• The problem
Make an exact copy of all the records, one that contains none of the pictures.

• Given information
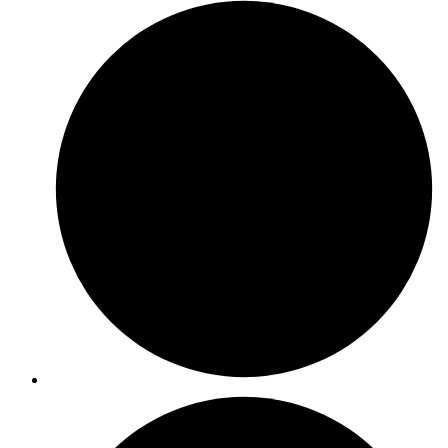
ISO 27701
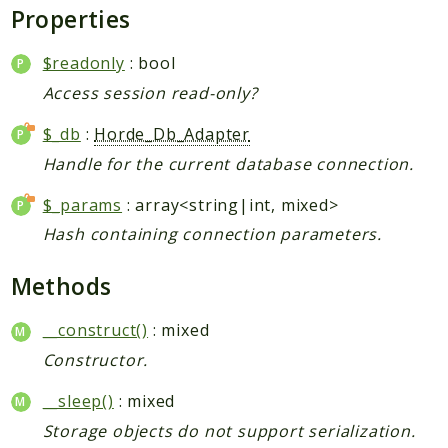
Properties
$readonly
: bool
Access session read-only?
$_db
:
Horde_Db_Adapter
Handle for the current database connection.
$_params
: array<string|int, mixed>
Hash containing connection parameters.
Methods
__construct()
: mixed
Constructor.
__sleep()
: mixed
Storage objects do not support serialization.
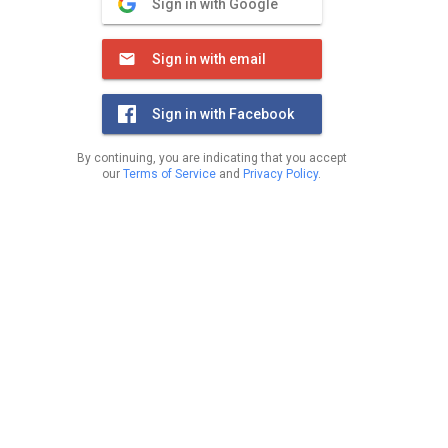
Sign in with Google
Sign in with email
Sign in with Facebook
By continuing, you are indicating that you accept
our
Terms of Service
and
Privacy Policy
.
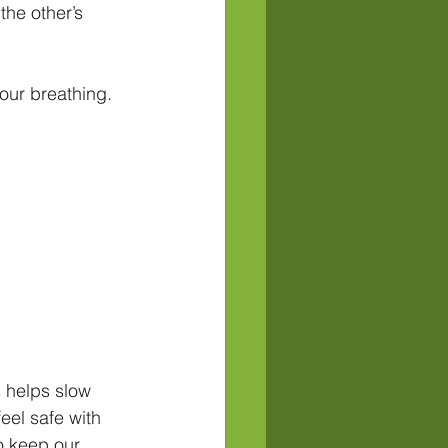
he other’s 
our breathing. 
 helps slow 
eel safe with 
o keep our 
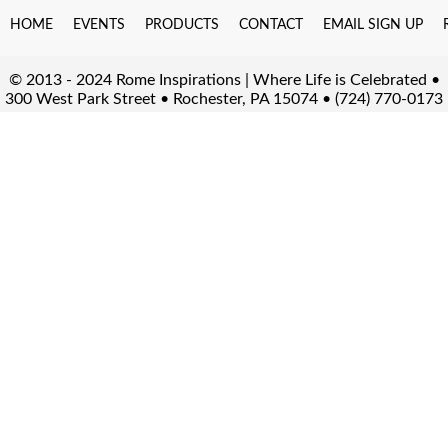
HOME
EVENTS
PRODUCTS
CONTACT
EMAIL SIGN UP
© 2013 - 2024 Rome Inspirations | Where Life is Celebrated •
300 West Park Street • Rochester, PA 15074 • (724) 770-0173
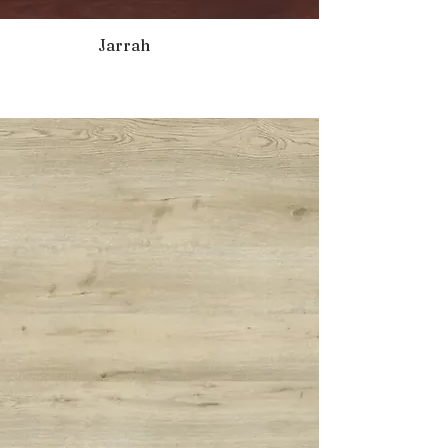
Jarrah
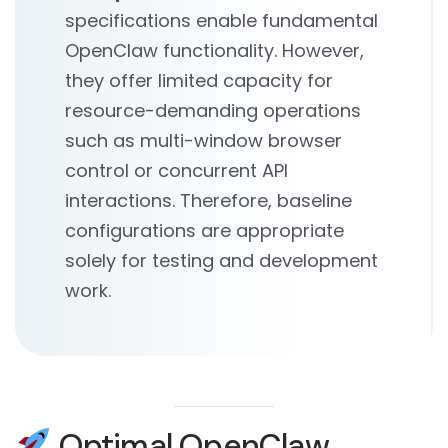
specifications enable fundamental
OpenClaw functionality. However,
they offer limited capacity for
resource-demanding operations
such as multi-window browser
control or concurrent API
interactions. Therefore, baseline
configurations are appropriate
solely for testing and development
work.
Optimal OpenClaw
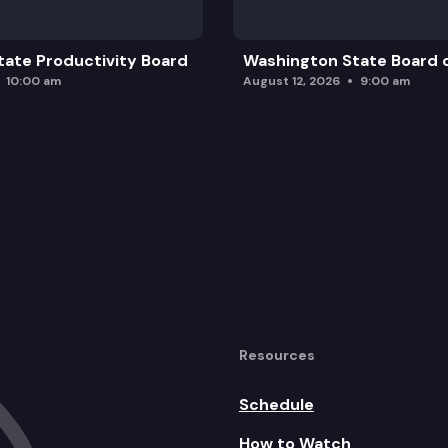
ate Productivity Board
Washington State Board o
10:00 am
August 12, 2026
9:00 am
Resources
Schedule
How to Watch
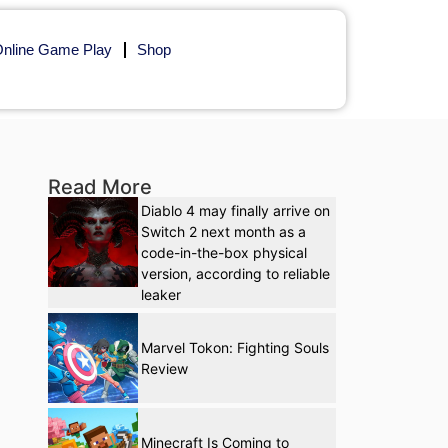
nline Game Play
Shop
Read More
Diablo 4 may finally arrive on
Switch 2 next month as a
code-in-the-box physical
version, according to reliable
leaker
Marvel Tokon: Fighting Souls
Review
Minecraft Is Coming to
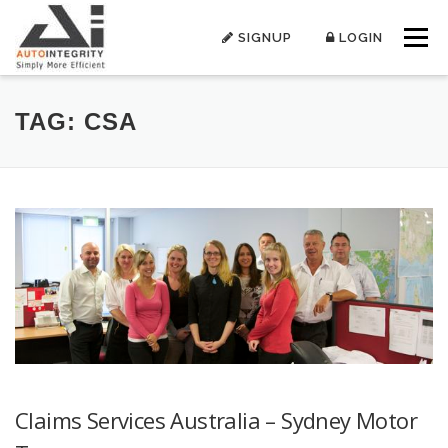
Skip
to
SIGNUP
LOGIN
Menu
content
TAG:
CSA
Claims Services Australia – Sydney Motor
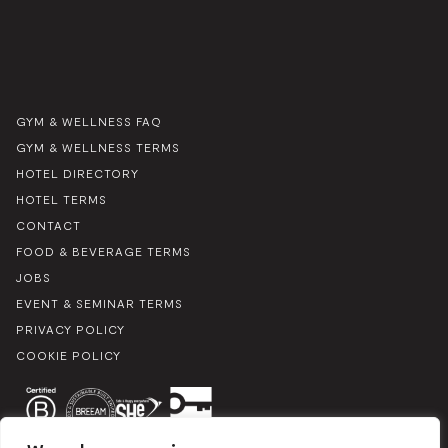
GYM & WELLNESS FAQ
GYM & WELLNESS TERMS
HOTEL DIRECTORY
HOTEL TERMS
CONTACT
FOOD & BEVERAGE TERMS
JOBS
EVENT & SEMINAR TERMS
PRIVACY POLICY
COOKIE POLICY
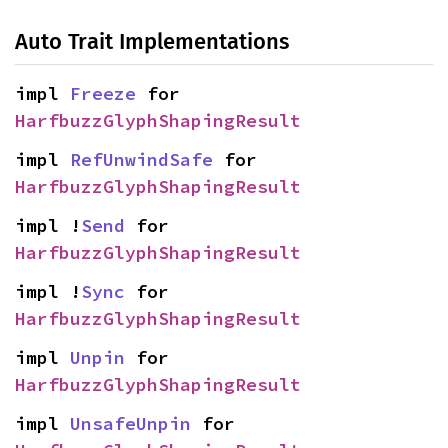
Auto Trait Implementations
impl 
Freeze
 for 
HarfbuzzGlyphShapingResult
impl 
RefUnwindSafe
 for 
HarfbuzzGlyphShapingResult
impl !
Send
 for 
HarfbuzzGlyphShapingResult
impl !
Sync
 for 
HarfbuzzGlyphShapingResult
impl 
Unpin
 for 
HarfbuzzGlyphShapingResult
impl 
UnsafeUnpin
 for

• Answer below
ISO 27701
Properties
$readonly
: bool
Access session read-only?
$_db
:
Horde_Db_Adapter
Handle for the current database connection.
$_params
: array<string|int, mixed>
Hash containing connection parameters.
Methods
__construct()
: mixed
Constructor.
__sleep()
: mixed
Storage objects do not support serialization.
Sign in with Google
Sign in with email
Sign in with Facebook
By continuing, you are indicating that you accept
our
Terms of Service
and
Privacy Policy
.
he other’s 
our breathing. 
 helps slow 
eel safe with 
o keep our 
HOME
EVENTS
PRODUCTS
CONTACT
EMAIL SIGN UP
© 2013 - 2024 Rome Inspirations | Where Life is Celebrated •
300 West Park Street • Rochester, PA 15074 • (724) 770-0173
Jarrah
specifications enable fundamental
OpenClaw functionality. However,
they offer limited capacity for
resource-demanding operations
such as multi-window browser
control or concurrent API
interactions. Therefore, baseline
configurations are appropriate
solely for testing and development
work.
Optimal OpenClaw
ate Productivity Board
Washington State Board o
10:00 am
August 12, 2026
9:00 am
Resources
Schedule
How to Watch
nline Game Play
Shop
Read More
Diablo 4 may finally arrive on
Switch 2 next month as a
code-in-the-box physical
version, according to reliable
leaker
Marvel Tokon: Fighting Souls
Review
Minecraft Is Coming to
Skip
to
SIGNUP
LOGIN
Menu
content
TAG:
CSA
Claims Services Australia – Sydney Motor
GYM & WELLNESS FAQ
GYM & WELLNESS TERMS
HOTEL DIRECTORY
HOTEL TERMS
CONTACT
FOOD & BEVERAGE TERMS
JOBS
EVENT & SEMINAR TERMS
PRIVACY POLICY
COOKIE POLICY
Auto Trait Implementations
impl 
Freeze
 for 
HarfbuzzGlyphShapingResult
impl 
RefUnwindSafe
 for 
HarfbuzzGlyphShapingResult
impl !
Send
 for 
HarfbuzzGlyphShapingResult
impl !
Sync
 for 
HarfbuzzGlyphShapingResult
impl 
Unpin
 for 
HarfbuzzGlyphShapingResult
impl 
UnsafeUnpin
 for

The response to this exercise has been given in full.